In other words, one cannot predict the unpredictable. The terms management and organization are inherently paradoxical, because change is not calculated but embraced.
A natural environment is made up of layers upon layers of overlapping ecosystems, and so the idea of an organizational ecosystem bubble as a separate definitive entity is senseless.
Having said that, actually within nature what appears as chaos and lack of order, if viewed by a different perspective or prism, shows incredible order, beauty and progress. Reality is a jungle, but the jungle has its rules.
Chaos theory considers other metaphors of time, nature and change, such as the seed and the butterfly effect. Small actions, small changes, may breed big changes, eventually, and when we execute one measure of action or intended change, we don’t really know what that action will breed, as it may relate to another chain of reactions.
Change happens all the time, perpetually, whether we plan it or not, and whether we partake in it and interact with it and influence it. What we often call changes are actually milestones of change, markers of the accumulated effect of change.
Training or preparation for directing change in a complex environmental system should be dialectic, which means we can plan but these are very loose plans, they are ideas, and we are constantly doing one thing, re-evaluating the surroundings and the ramifications of the last action, then responding again, in a constant cycle of thesis, antithesis and synthesis, which becomes the next thesis.
Agents of change should learn to interpret and discern the forces, fields and many layers of ecological subsystems. They should learn how to handle situations of anxiety and improvisation, as so often agendas are promoted and then agendas evolve and are fleeting.
In other words, change and process are more about dynamic interaction with chaos and complexity, then they are about control, order, and calculated results.
An extreme expression of this approach would view chaos not as a negative factor and obstruction to development, but as something natural and amoral to be embraced, incorporated and utilized.
Theory of Change
An additional set of ideas, somewhat unrelated to the above, is called Theory of Change. Created by researchers less affiliated with mainstream organizational development and less concerned with internal processes of organizations, Theory of Change deals more with social impact, effective policy, and community action - in other words, external measures.
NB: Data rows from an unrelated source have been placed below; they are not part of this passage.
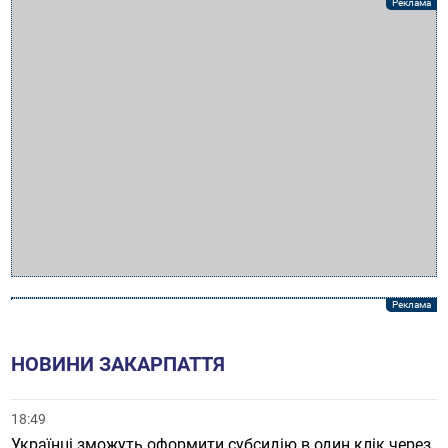
НОВИНИ ЗАКАРПАТТЯ
18:49
Українці зможуть оформити субсидію в один клік через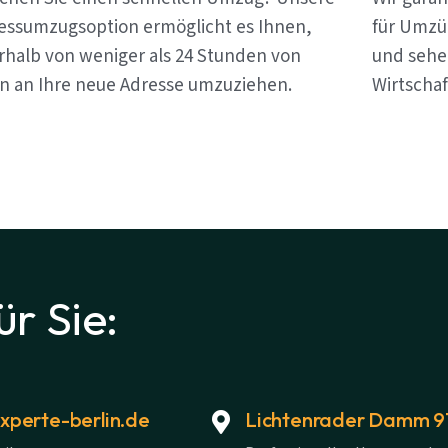
essumzugsoption ermöglicht es Ihnen,
für Umzüg
rhalb von weniger als 24 Stunden von
und sehen
in an Ihre neue Adresse umzuziehen.
Wirtschaf
ür Sie:
perte-berlin.de
Lichtenrader Damm 91,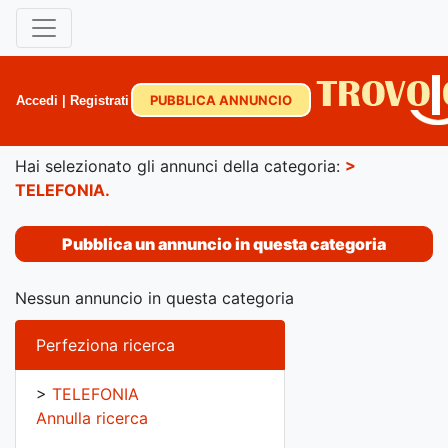
PUBBLICA ANNUNCIO
Accedi
|
Registrati
Hai selezionato gli annunci della categoria:
>
TELEFONIA
.
Pubblica un annuncio in questa categoria
Nessun annuncio in questa categoria
Perfeziona ricerca
>
TELEFONIA
Annulla ricerca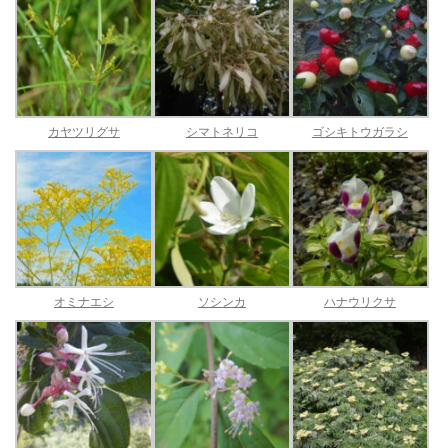
カヤツリグサ
シマトネリコ
ゴシキトウガラシ
オミナエシ
ソシンカ
ハナウリクサ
Theory of Change breaks down to a model, an exercise generated in a facilitated group activity, where the process of influence is mapped out, starting from the intended goal, and then traced back by minor steps, with arrows between each step laying out the rationales and assumptions along the way.
Also marked in detail are points of intervention in order to cause the intended step, and a system to evaluate whether each partial outcome is achieved is planned so that the process can be monitored and adapted along the way. Strategic mapping for the sake of impact is also called a logic model, or outcomes pathway.